When things start to get hard in a semester, or when i am stressed in general, I tend to get to points that i call “burnouts.” Right now i feel like i am on the brink of one of those. The world around me starts to annoy me in every little sense of the word. Things that normally wouldnt bother me bother me extremely. I want to lash out at what ever is wrong in my life. At the same time, i am running out of energy to do so.
When this time comes i usually need a bit of time to recharge my batteries so i can go on and face the world again. I often dont get that chance to recharge. The demands of University work are always there. It never stops. So i skuttle along with so little energy that i end up beginning to sleep in much longer than i intend. Homework assignments slip by, i resort to some stimming to try to keep myself sane. Then there comes the point where i cant stim.

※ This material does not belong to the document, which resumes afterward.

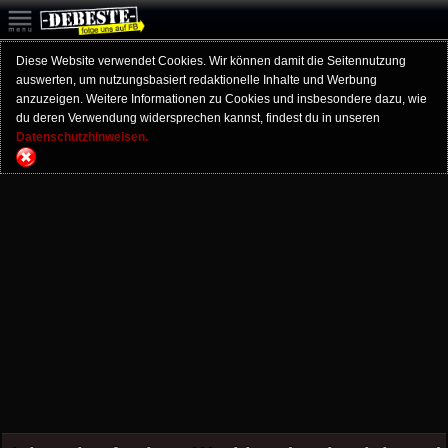
Diese Website verwendet Cookies. Wir können damit die Seitennutzung
auswerten, um nutzungsbasiert redaktionelle Inhalte und Werbung
anzuzeigen. Weitere Informationen zu Cookies und insbesondere dazu, wie
du deren Verwendung widersprechen kannst, findest du in unseren
Datenschutzhinweisen.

There gets to be a point i can’t take it anymore and i completly shut down. I could do so much better in school if i had to not deal with constant burnouts. Its hard for teachers to understand when i get to this point, so most the time i hang on by a thread that is rapidly unwinding itsself. I’m just waiting for the snap.
Being a university student with any disability is hard. Autism is another thing all together. Combined with aspects from my other posts like the fact i struggle to understand my own emotions, understand everyone elses and feel them at an amplified degree, visits to different doctors for different things (which i have not touched upon yet.) All leads to a very draining school experience.
“But (Insert Name Here), why do you do it if all it does it just wear you out and make you miserable?”
I need something i can use to further my life, how ever “limited,” you may think it be.
I do this because i have to. If there was an easier way, i would go for it. This is what i live with as a university student with various disabilities, Autism being one of them.
Somehow i am often resiliant, i do make it through semesters and i do so with decent grades. Idk how i do it. Idk how i keep going despite seeming to run on very little if not nothing.
That’s just a glimpse of when things get out of control for me.